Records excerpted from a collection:
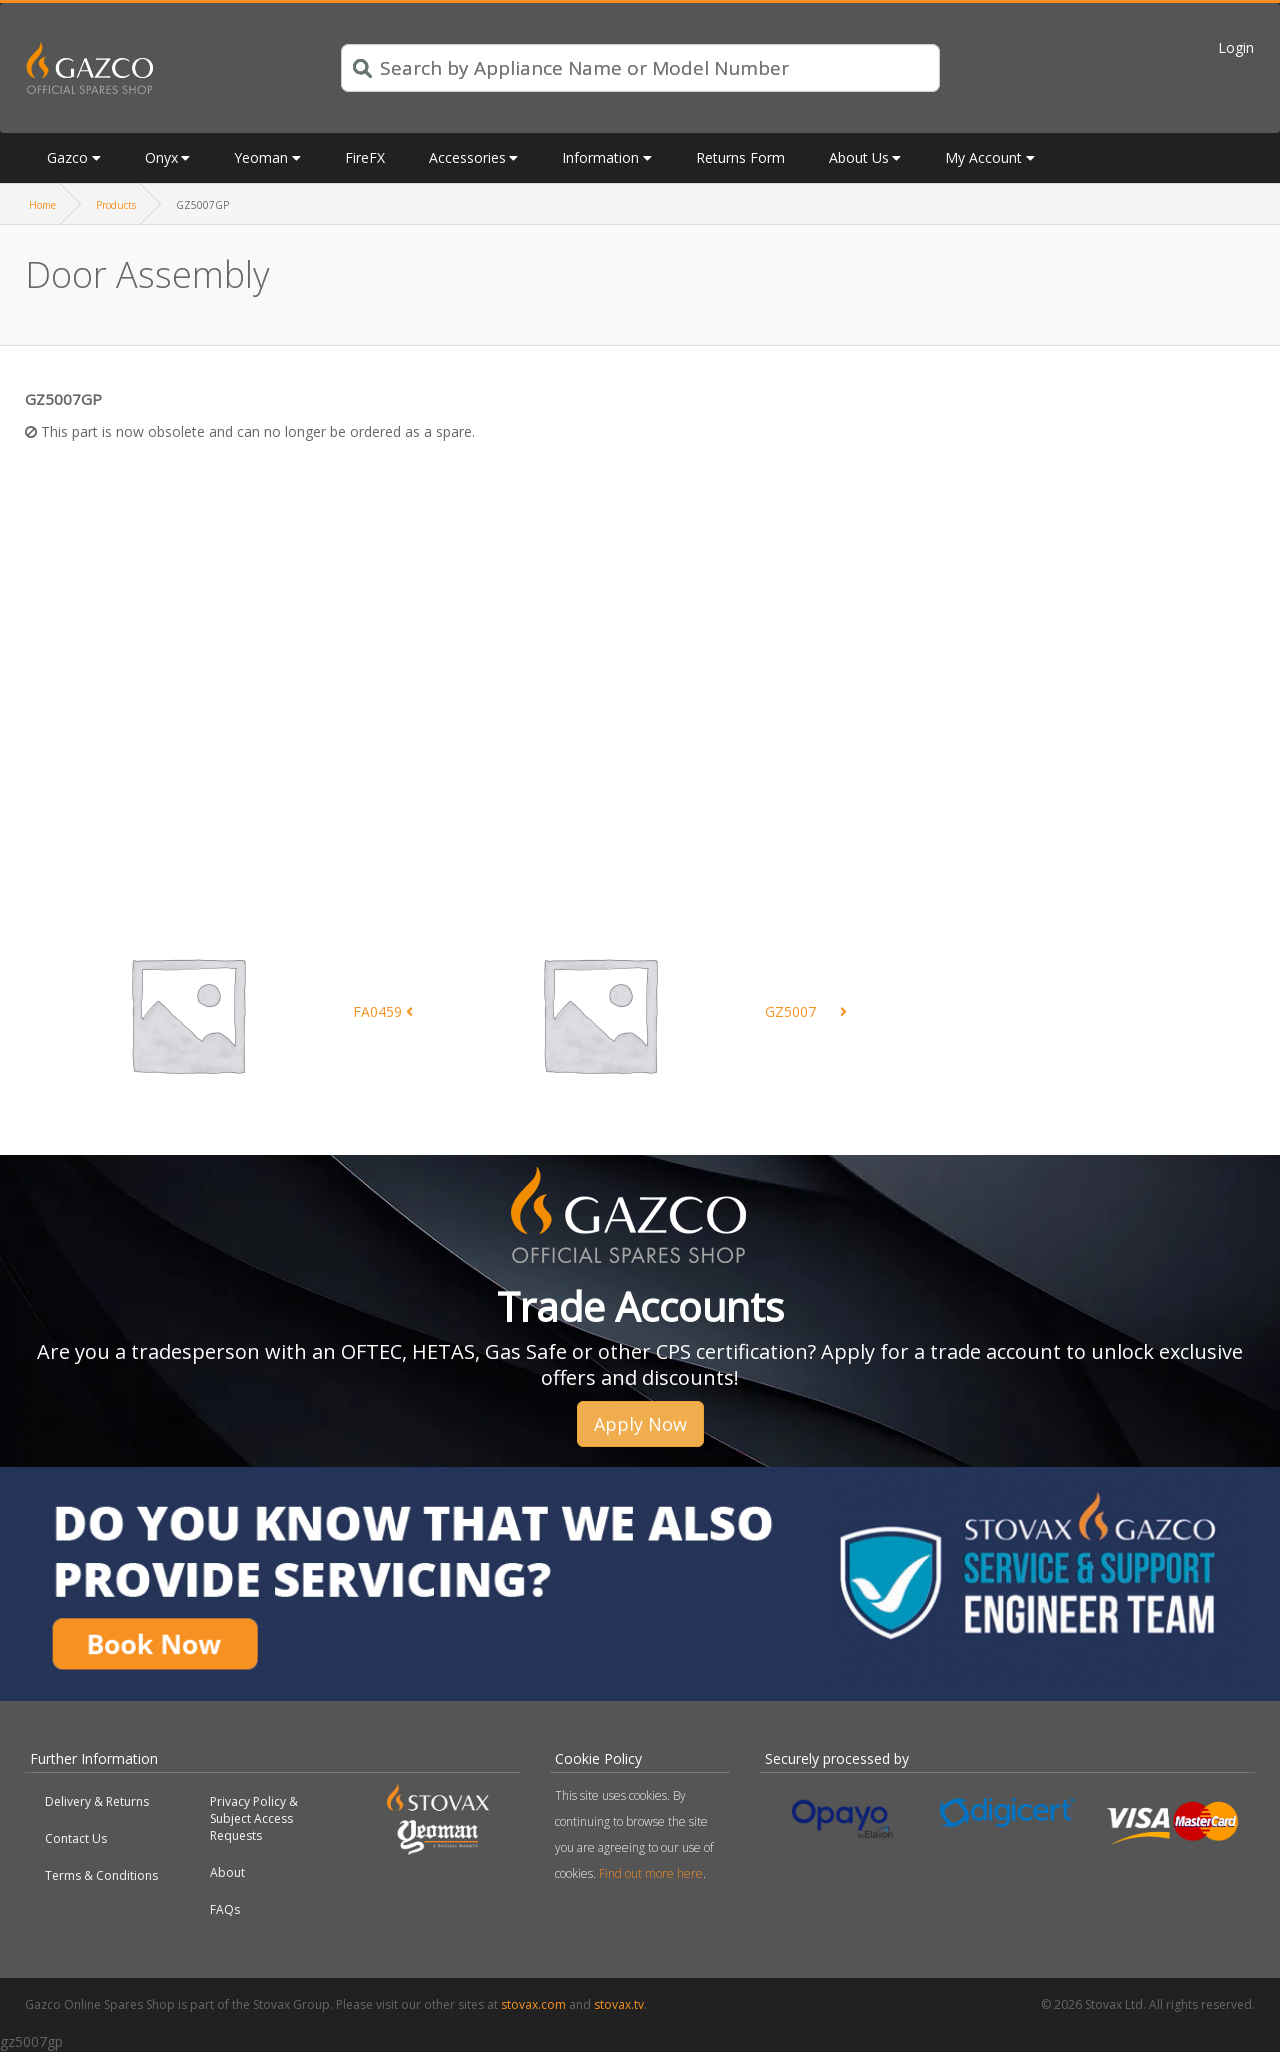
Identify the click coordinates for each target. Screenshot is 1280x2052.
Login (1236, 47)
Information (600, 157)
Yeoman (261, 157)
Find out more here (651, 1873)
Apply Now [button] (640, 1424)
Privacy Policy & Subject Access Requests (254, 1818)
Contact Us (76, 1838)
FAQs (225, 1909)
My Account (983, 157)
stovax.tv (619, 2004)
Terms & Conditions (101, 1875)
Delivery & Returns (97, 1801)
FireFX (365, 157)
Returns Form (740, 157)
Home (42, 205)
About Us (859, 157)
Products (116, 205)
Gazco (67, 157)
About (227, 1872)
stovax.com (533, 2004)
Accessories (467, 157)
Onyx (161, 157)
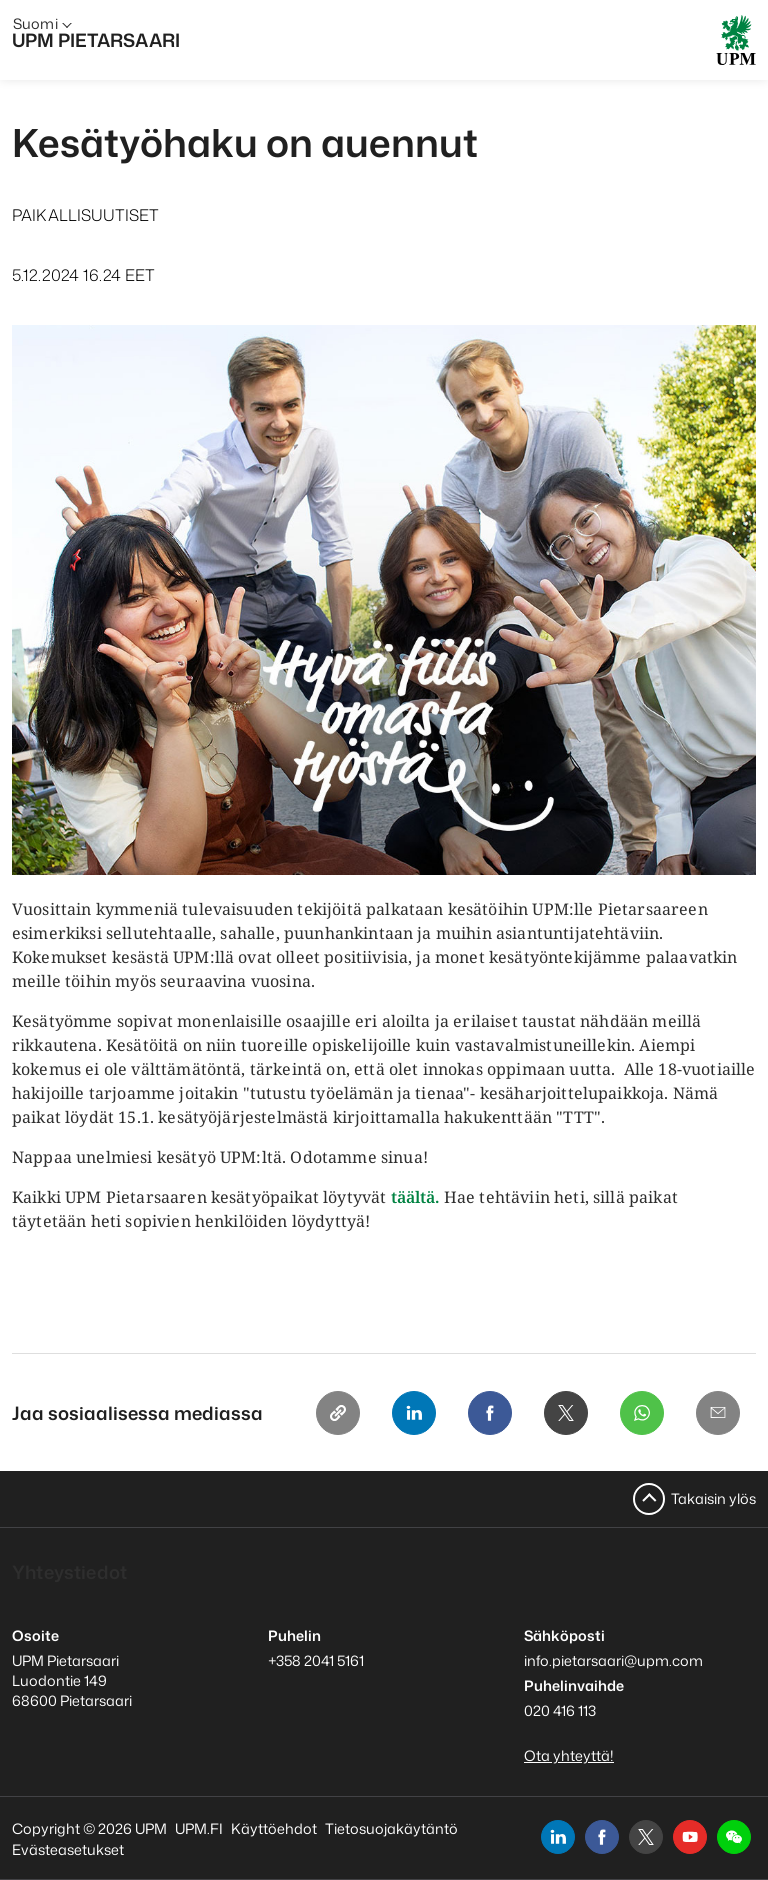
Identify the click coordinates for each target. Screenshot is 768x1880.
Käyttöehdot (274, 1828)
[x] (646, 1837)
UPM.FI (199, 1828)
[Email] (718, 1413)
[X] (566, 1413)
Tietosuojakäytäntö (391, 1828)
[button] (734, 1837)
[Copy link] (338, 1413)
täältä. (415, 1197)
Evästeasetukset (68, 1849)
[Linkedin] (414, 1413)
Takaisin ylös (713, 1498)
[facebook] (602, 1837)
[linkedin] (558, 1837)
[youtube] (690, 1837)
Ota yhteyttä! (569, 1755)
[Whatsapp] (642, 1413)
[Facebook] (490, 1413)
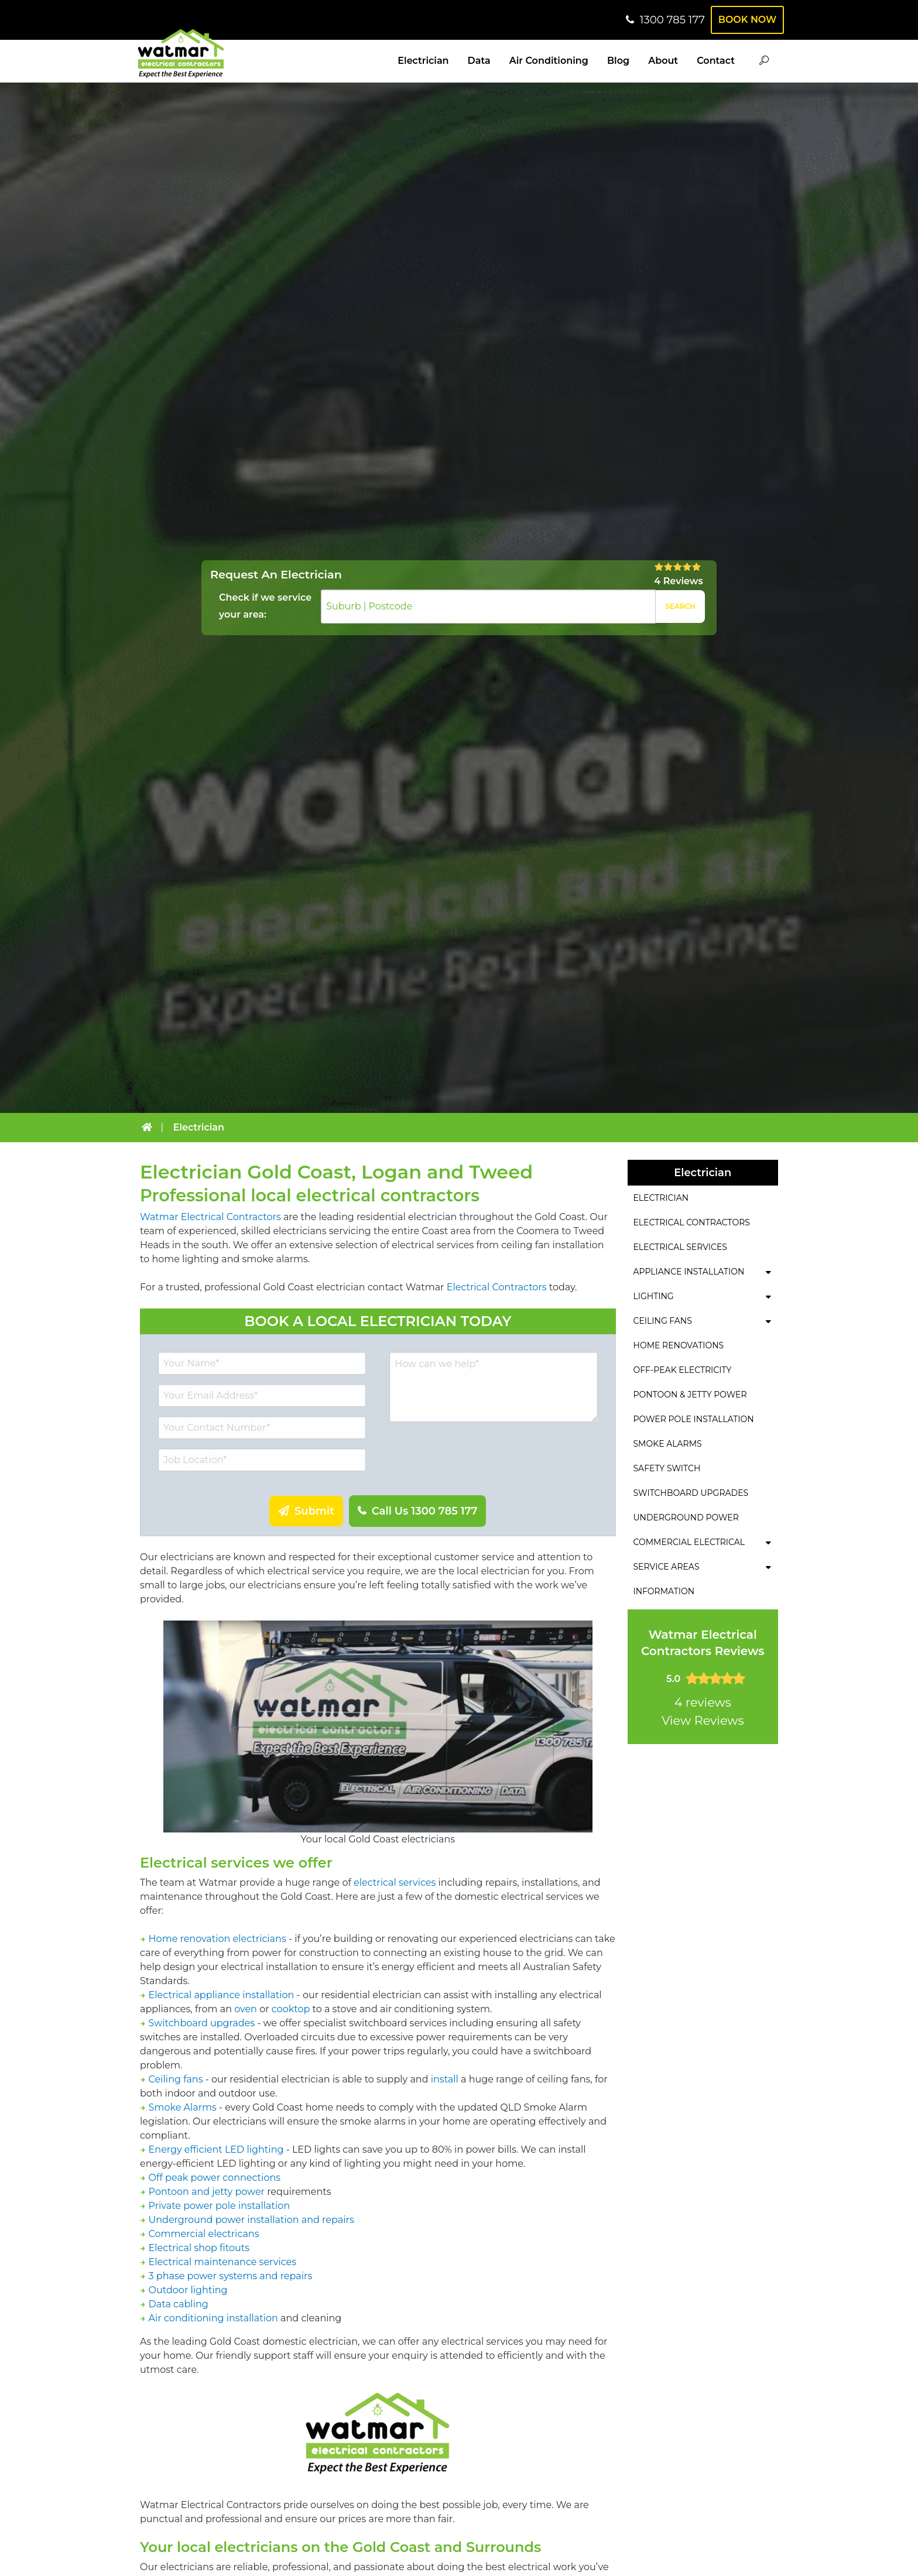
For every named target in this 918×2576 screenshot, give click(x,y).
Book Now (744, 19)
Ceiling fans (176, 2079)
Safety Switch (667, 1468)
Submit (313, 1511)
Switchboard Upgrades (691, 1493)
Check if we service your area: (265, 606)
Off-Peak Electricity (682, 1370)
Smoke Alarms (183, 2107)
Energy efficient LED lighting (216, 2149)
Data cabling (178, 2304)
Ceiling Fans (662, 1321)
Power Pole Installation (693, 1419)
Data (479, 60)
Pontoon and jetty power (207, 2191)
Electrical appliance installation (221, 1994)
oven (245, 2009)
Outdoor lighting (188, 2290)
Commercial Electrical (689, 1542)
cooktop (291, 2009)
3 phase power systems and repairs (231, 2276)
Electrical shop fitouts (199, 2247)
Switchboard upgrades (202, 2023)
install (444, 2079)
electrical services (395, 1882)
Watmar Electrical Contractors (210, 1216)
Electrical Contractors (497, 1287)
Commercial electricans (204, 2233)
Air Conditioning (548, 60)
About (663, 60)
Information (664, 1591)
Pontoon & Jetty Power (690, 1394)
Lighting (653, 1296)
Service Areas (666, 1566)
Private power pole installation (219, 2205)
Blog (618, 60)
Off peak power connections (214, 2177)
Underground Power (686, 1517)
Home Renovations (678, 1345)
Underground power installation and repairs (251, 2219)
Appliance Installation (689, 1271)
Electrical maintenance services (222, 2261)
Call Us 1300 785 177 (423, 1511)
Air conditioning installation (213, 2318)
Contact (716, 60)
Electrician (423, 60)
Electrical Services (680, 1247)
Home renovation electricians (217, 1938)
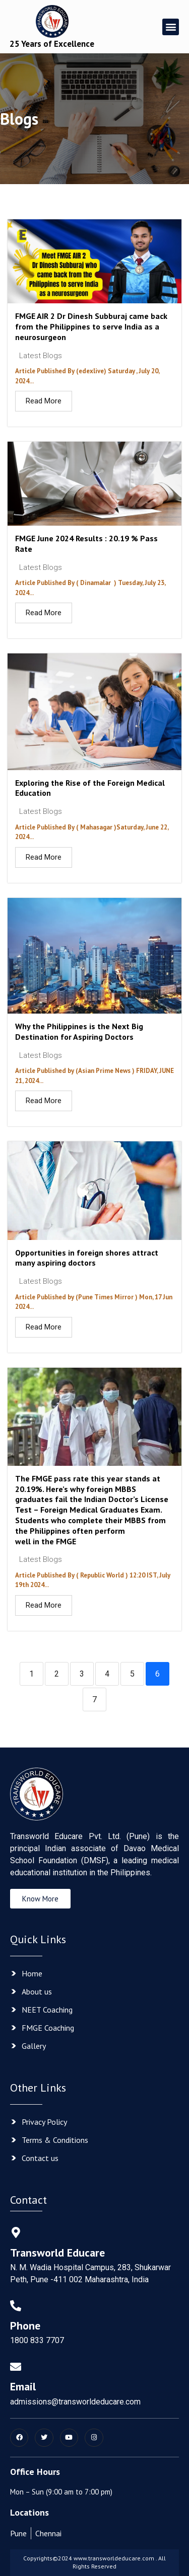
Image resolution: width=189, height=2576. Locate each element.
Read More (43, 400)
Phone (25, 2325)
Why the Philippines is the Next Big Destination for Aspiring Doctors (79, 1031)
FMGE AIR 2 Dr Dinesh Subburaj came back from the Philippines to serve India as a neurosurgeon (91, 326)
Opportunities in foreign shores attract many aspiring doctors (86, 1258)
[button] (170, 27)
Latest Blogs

### ABOUT THIS TASK:
Pictures in the entries do not go into the copy. Print only the lines starting at the one containing "[Copy link] (338, 1413)" and ending at the one containing "Lighting (653, 1296)", exactly as they appear.

### ANSWER:
[Copy link] (338, 1413)
täältä. (415, 1197)
Evästeasetukset (68, 1849)
[Linkedin] (414, 1413)
Takaisin ylös (713, 1498)
[facebook] (602, 1837)
[linkedin] (558, 1837)
[youtube] (690, 1837)
Ota yhteyttä! (569, 1755)
[Whatsapp] (642, 1413)
[Facebook] (490, 1413)
For every named target in this 918×2576 screenshot, give click(x,y).
Book Now (744, 19)
Ceiling fans (176, 2079)
Safety Switch (667, 1468)
Submit (313, 1511)
Switchboard Upgrades (691, 1493)
Check if we service your area: (265, 606)
Off-Peak Electricity (682, 1370)
Smoke Alarms (183, 2107)
Energy efficient LED lighting (216, 2149)
Data cabling (178, 2304)
Ceiling Fans (662, 1321)
Power Pole Installation (693, 1419)
Data (479, 60)
Pontoon and jetty power (207, 2191)
Electrical appliance installation (221, 1994)
oven (245, 2009)
Outdoor lighting (188, 2290)
Commercial Electrical (689, 1542)
cooktop (291, 2009)
3 phase power systems and repairs (231, 2276)
Electrical shop fitouts (199, 2247)
Switchboard upgrades (202, 2023)
install (444, 2079)
electrical services (395, 1882)
Watmar Electrical Contractors (210, 1216)
Electrical Contractors (497, 1287)
Commercial electricans (204, 2233)
Air Conditioning (548, 60)
About (663, 60)
Information (664, 1591)
Pontoon & Jetty Power (690, 1394)
Lighting (653, 1296)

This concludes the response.